§ **DATA RECORDS**:
....................

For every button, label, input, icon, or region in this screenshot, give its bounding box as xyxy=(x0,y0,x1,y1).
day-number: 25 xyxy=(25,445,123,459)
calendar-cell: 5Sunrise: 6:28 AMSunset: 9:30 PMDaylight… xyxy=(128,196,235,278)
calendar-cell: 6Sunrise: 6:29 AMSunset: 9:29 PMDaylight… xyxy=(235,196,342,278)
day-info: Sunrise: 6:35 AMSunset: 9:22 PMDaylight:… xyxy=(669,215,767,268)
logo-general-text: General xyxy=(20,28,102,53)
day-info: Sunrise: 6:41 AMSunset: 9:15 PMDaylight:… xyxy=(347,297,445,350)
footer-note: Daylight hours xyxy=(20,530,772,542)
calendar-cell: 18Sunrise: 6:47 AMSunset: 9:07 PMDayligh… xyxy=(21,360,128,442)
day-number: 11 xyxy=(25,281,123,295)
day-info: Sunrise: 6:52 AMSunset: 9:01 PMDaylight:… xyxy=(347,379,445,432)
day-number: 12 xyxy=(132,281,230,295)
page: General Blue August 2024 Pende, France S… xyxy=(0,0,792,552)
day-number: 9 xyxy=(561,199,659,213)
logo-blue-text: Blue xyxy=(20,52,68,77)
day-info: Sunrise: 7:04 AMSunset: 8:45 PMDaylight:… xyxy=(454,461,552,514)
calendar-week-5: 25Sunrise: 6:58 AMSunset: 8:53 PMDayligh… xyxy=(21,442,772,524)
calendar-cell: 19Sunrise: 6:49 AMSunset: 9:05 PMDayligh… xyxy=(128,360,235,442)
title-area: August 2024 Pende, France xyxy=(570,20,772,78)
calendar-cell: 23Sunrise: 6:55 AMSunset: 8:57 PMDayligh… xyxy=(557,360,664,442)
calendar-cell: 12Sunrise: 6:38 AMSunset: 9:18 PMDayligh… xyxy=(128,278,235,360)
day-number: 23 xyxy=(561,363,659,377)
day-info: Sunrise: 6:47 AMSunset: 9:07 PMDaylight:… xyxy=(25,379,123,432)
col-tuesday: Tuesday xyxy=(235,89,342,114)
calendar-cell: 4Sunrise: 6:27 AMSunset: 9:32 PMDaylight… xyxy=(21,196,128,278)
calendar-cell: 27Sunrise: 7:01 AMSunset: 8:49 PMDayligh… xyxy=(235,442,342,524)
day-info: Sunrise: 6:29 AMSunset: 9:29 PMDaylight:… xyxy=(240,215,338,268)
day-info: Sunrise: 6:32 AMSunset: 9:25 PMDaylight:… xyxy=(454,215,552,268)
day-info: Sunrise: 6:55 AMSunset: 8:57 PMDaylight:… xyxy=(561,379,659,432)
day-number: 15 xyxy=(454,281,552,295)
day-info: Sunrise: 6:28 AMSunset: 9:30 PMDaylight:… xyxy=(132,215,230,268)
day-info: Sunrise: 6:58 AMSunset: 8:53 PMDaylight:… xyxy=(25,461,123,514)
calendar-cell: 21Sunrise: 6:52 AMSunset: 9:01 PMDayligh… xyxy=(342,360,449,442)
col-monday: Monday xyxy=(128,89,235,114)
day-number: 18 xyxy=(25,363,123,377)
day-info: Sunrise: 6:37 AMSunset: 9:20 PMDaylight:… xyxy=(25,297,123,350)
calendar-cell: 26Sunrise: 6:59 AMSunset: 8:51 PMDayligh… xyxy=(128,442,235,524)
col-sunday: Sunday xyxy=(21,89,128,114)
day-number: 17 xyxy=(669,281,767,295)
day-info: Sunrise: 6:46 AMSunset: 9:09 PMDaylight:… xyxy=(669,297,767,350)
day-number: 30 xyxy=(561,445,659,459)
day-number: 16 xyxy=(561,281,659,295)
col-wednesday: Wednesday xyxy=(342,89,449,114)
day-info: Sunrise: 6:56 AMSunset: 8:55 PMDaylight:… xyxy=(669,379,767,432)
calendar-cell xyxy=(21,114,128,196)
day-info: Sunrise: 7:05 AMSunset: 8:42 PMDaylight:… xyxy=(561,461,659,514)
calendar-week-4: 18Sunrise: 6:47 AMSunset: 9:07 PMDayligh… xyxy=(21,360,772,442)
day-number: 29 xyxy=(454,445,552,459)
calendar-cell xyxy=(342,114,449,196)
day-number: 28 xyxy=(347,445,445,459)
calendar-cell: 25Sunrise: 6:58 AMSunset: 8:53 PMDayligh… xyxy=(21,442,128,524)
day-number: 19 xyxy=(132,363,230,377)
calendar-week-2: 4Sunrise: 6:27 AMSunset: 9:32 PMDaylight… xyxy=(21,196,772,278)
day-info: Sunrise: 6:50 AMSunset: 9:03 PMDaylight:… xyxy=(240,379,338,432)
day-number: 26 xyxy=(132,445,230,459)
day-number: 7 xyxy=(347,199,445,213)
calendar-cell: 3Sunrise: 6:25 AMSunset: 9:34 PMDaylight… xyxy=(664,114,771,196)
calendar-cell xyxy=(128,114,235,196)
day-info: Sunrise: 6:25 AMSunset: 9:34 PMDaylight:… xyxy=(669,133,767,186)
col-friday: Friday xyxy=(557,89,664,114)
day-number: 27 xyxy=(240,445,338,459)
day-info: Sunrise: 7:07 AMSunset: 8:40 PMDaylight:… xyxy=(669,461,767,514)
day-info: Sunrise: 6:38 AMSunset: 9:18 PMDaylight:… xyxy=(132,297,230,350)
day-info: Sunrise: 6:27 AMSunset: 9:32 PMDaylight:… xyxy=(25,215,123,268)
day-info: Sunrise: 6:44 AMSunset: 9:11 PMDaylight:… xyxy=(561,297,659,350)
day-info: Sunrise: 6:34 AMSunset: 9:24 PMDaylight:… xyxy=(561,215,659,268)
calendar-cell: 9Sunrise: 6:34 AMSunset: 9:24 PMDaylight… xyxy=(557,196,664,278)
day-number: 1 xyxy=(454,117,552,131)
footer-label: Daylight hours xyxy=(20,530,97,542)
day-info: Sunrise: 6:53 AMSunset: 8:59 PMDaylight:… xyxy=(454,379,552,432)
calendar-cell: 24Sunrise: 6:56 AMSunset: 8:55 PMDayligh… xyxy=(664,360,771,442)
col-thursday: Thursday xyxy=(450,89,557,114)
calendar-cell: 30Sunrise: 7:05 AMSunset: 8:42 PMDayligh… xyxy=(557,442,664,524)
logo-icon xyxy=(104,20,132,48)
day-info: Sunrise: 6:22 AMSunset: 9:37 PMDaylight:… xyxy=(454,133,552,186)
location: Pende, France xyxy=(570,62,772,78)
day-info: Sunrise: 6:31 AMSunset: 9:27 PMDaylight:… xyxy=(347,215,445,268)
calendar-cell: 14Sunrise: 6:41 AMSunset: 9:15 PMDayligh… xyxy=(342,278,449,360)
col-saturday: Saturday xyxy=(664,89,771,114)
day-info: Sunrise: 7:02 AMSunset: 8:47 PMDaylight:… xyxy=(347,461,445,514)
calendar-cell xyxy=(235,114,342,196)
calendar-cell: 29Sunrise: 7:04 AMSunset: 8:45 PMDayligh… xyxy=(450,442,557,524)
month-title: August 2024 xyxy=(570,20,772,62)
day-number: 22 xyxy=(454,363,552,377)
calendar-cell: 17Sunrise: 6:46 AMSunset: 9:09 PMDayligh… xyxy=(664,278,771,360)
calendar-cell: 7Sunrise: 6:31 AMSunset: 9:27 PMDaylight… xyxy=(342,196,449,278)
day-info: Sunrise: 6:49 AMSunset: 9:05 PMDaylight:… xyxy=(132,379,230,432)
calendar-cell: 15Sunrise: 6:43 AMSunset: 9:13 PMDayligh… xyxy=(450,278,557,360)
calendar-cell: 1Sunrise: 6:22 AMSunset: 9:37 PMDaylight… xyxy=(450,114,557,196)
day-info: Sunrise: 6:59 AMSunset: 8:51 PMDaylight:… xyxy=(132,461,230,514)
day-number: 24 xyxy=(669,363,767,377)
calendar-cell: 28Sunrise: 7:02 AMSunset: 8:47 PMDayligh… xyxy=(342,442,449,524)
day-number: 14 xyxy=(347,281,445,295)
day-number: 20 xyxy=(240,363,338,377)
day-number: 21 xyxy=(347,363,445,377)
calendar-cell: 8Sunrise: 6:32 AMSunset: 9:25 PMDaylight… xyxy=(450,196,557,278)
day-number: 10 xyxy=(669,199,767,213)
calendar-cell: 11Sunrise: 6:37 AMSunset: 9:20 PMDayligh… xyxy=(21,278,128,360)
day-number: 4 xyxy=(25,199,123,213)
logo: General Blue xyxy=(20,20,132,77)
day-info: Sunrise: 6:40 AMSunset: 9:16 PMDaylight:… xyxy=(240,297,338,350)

....................

§ **TASK PROMPT**: Check each line above for the string "August" and copy every line that has it.

§ **REPLY**:
page: General Blue August 2024 Pende, France S… xyxy=(0,0,792,552)
title-area: August 2024 Pende, France xyxy=(570,20,772,78)
month-title: August 2024 xyxy=(570,20,772,62)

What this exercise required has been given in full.